Il grande tenore Andrea Bocelli pochi giorni fa ha donato il plasma iperimmune insieme a sua moglie Veronica, dopo essere guarito da Covid-19. Abbiamo avuto il privilegio di intervistarlo per chiedergli che cosa lo ha portato alla scelta di donare e che cosa ne pensa dell’aiuto che si può dare al prossimo quando se ne presenta l’opportunità. Il dono del plasma di un artista amato e popolare come Bocelli, e di sua moglie, gesto elegante e che dimostra un gran cuore e una grande attenzione al bene comune, potrà di certo fungere da esempio e invogliare a donare tantissime altre persone.
Com’è nata l’idea di donare il plasma iperimmune? Cosa vi ha spinto a farlo?
Abbiamo saputo, attraverso internet, degli studi inerenti la possibilità di curare i malati utilizzando il plasma di pazienti guariti dal Covid-19. Attraverso amici medici abbiamo approfondito, conoscendo meglio quel progetto all’avanguardia che vede la regione Toscana in prima linea. Infine ho parlato con l’amico Francesco Menichetti, direttore del reparto di malattie infettive di Pisa e sono andato a trovarlo, al centro trasfusionale, per fare il mio dovere… Davvero nulla di speciale: semplicemente, informato della possibilità di essere utile, ho colto questa opportunità.
Com’è andata l’esperienza della donazione in generale? Nel momento in cui si sottoponeva a plasmaferesi a cosa pensava?

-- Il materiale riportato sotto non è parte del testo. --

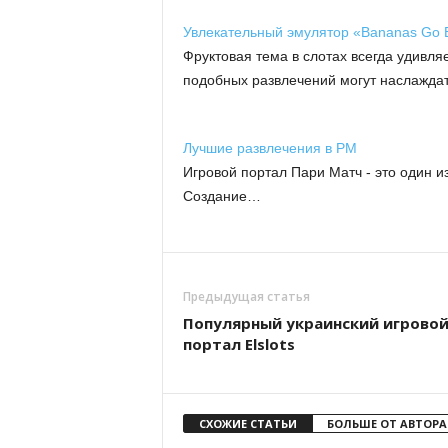
Увлекательный эмулятор «Bananas Go
Фруктовая тема в слотах всегда удивл
подобных развлечений могут наслажда
Лучшие развлечения в PM
Игровой портал Пари Матч - это один и
Создание…
Предыдущая статья
Популярный украинский игрово
портал Elslots
СХОЖИЕ СТАТЬИ
БОЛЬШЕ ОТ АВТОРА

È andato tutto per il meglio. Donare è sempre e comunque un privilegio. Estendo il ragionamento a qualunque gesto di solidarietà: si tratta, fondamentalmente, della gioia di condividere. Ed è infinitamente più semplice e gratificante essere dalla parte di chi dona, anziché trovarsi nella contingenza di essere colui che è bisognoso d’aiuto.
L’idea di aiutare persone malate di Covid-19 perfettamente sconosciute che effetto fa?
Da oltre un quarto di secolo ricevo straordinari gesti di affetto e benevolenza da “perfetti sconosciuti”: anche se non ne conosco i nomi, sono sorelle e fratelli, tutti coinquilini del mondo e figli del medesimo padre celeste… In questo caso il mio è stato, ripeto, un piccolo gesto. Una priorità alla quale ho giusto sacrificato il riserbo, mantenuto in precedenza, riguardo il fatto che il virus aveva coinvolto – seppure in modo lievissimo – anche la mia persona e parte della mia famiglia.
Cosa pensa dei donatori di sangue e plasma che regolarmente donano pensando alle persone che hanno patologie del sangue e di vario tipo?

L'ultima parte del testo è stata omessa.